⟨
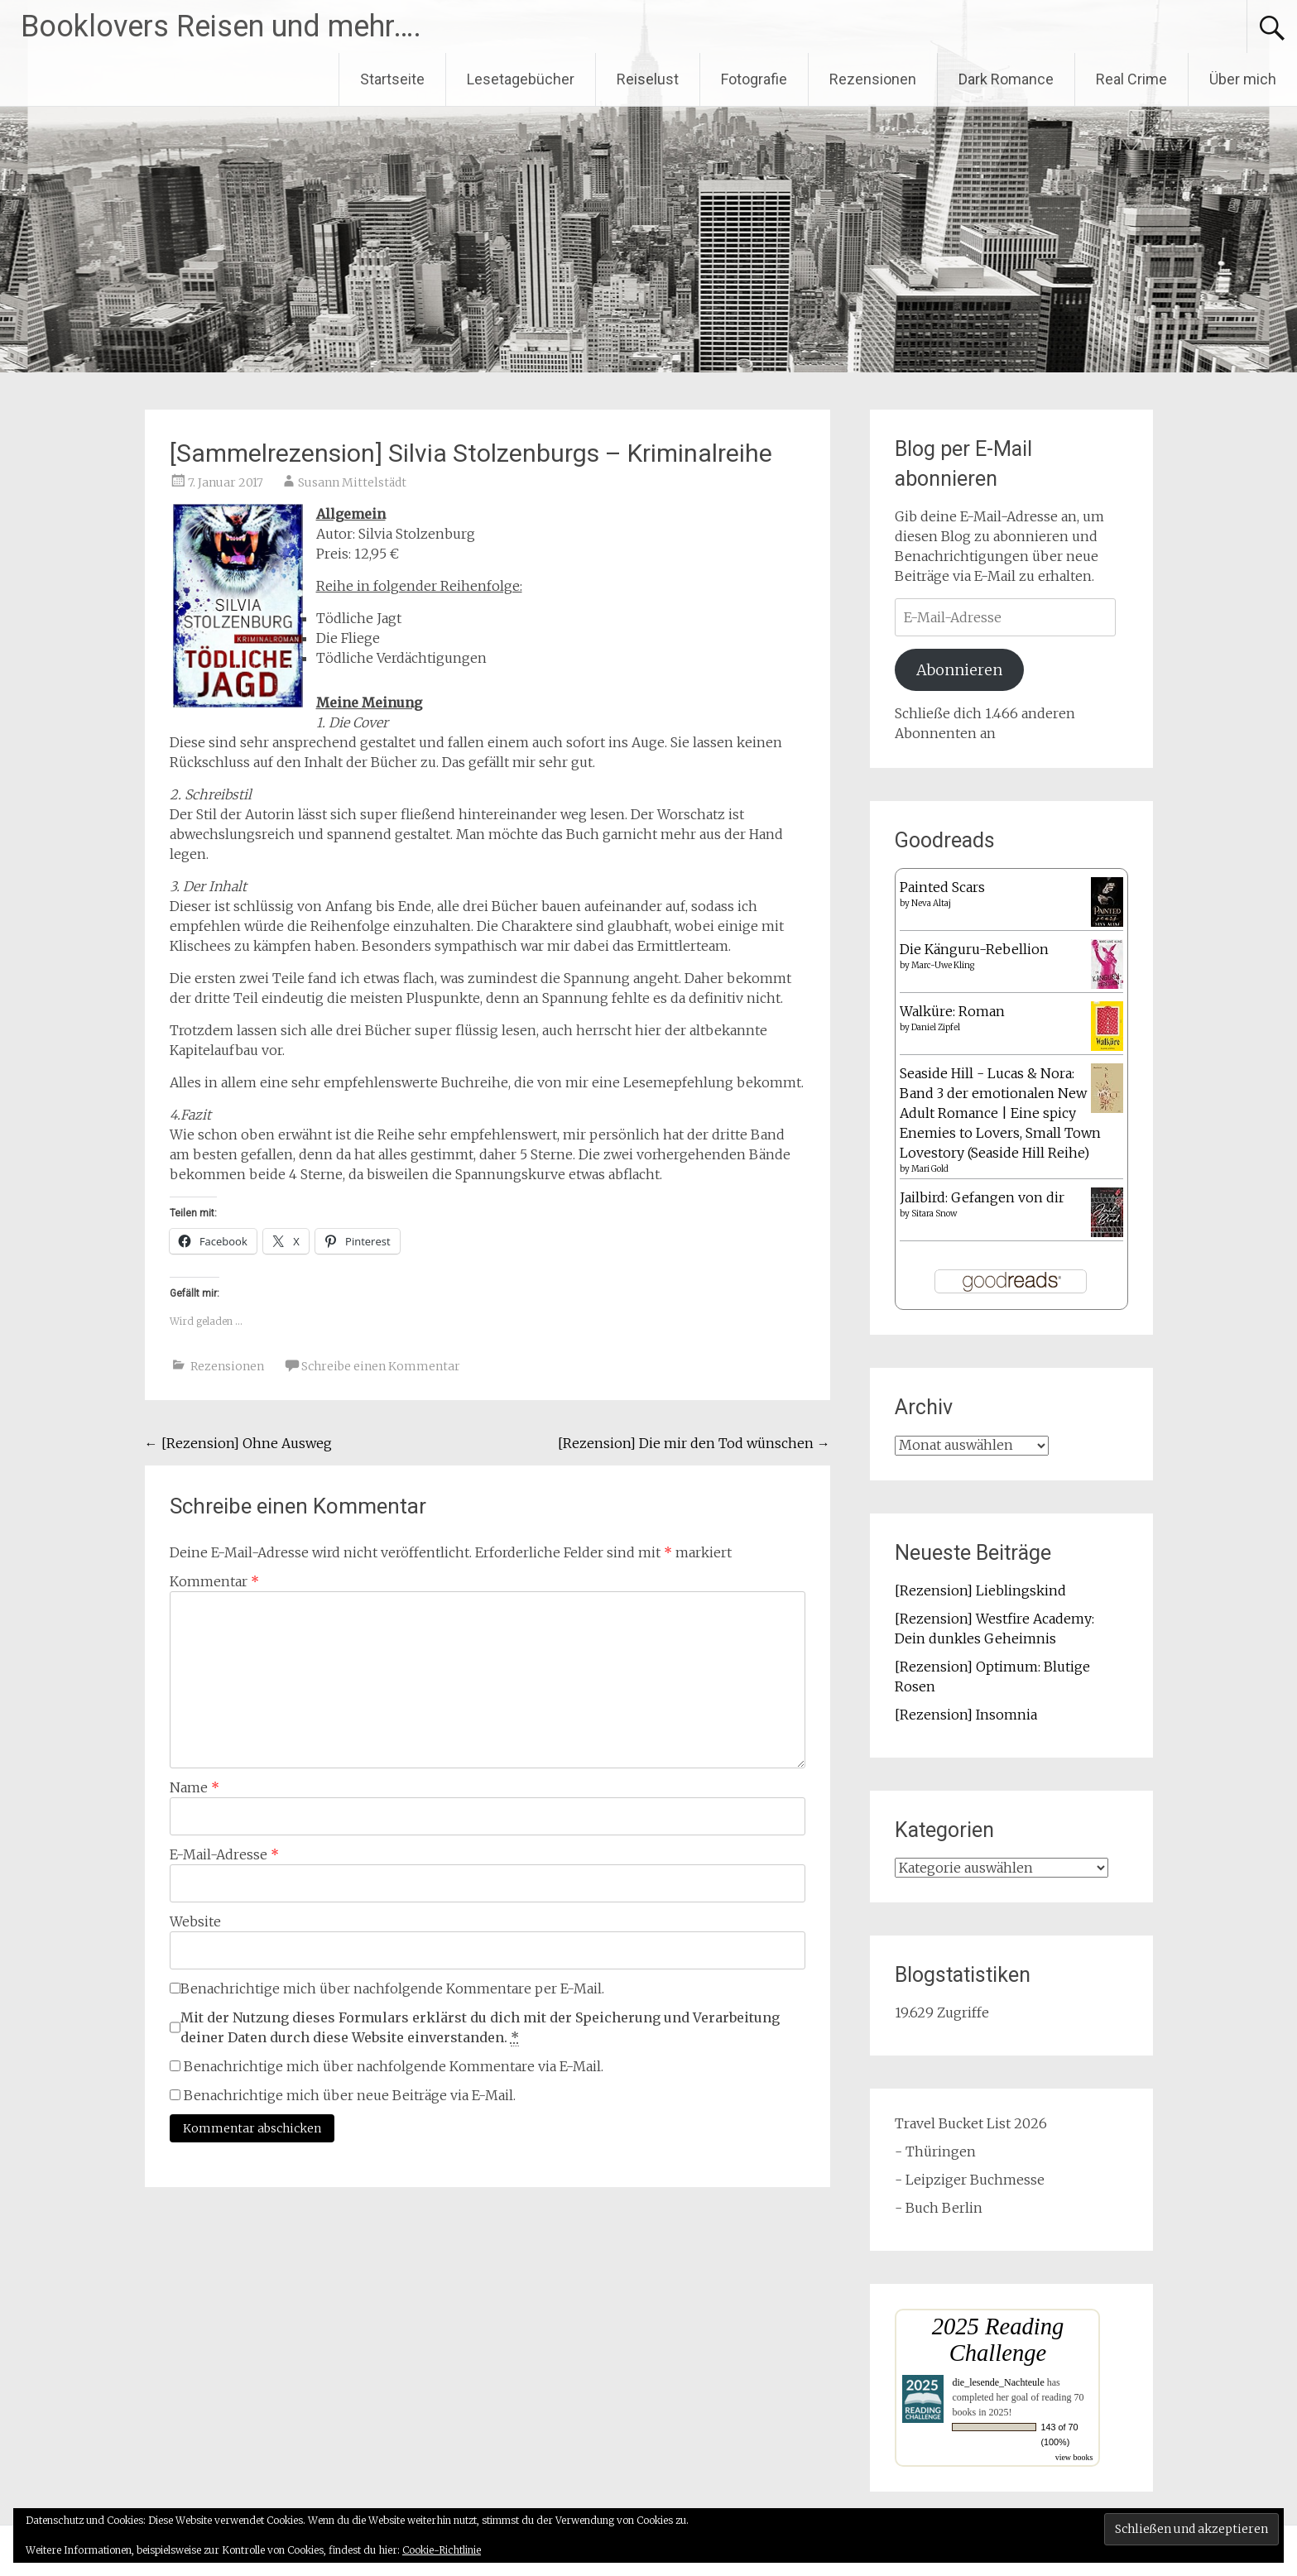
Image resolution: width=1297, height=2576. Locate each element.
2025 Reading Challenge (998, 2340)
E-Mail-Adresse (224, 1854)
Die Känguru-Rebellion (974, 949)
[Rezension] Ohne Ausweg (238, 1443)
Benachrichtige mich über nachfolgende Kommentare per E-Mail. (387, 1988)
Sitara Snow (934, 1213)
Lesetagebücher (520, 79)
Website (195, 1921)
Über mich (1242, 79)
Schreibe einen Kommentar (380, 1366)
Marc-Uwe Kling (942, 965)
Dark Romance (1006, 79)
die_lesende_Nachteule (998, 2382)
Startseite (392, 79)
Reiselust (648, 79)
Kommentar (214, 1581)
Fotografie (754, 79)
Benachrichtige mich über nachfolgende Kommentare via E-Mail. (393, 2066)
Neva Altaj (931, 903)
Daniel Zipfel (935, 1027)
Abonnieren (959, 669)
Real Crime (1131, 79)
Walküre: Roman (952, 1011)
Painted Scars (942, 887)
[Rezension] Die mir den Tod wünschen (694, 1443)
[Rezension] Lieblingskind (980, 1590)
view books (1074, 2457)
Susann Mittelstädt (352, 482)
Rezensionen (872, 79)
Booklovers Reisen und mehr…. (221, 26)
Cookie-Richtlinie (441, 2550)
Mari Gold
⟩
PROMPT> Return the lines above, starting at the one that contains "Abonnieren (959, 669)" and running through the last, exactly as they appear, with no extra lines.

ANSWER TO THIS EXERCISE>
Abonnieren (959, 669)
Real Crime (1131, 79)
Walküre: Roman (952, 1011)
Painted Scars (942, 887)
[Rezension] Die mir den Tod wünschen (694, 1443)
[Rezension] Lieblingskind (980, 1590)
view books (1074, 2457)
Susann Mittelstädt (352, 482)
Rezensionen (872, 79)
Booklovers Reisen und mehr…. (221, 26)
Cookie-Richtlinie (441, 2550)
Mari Gold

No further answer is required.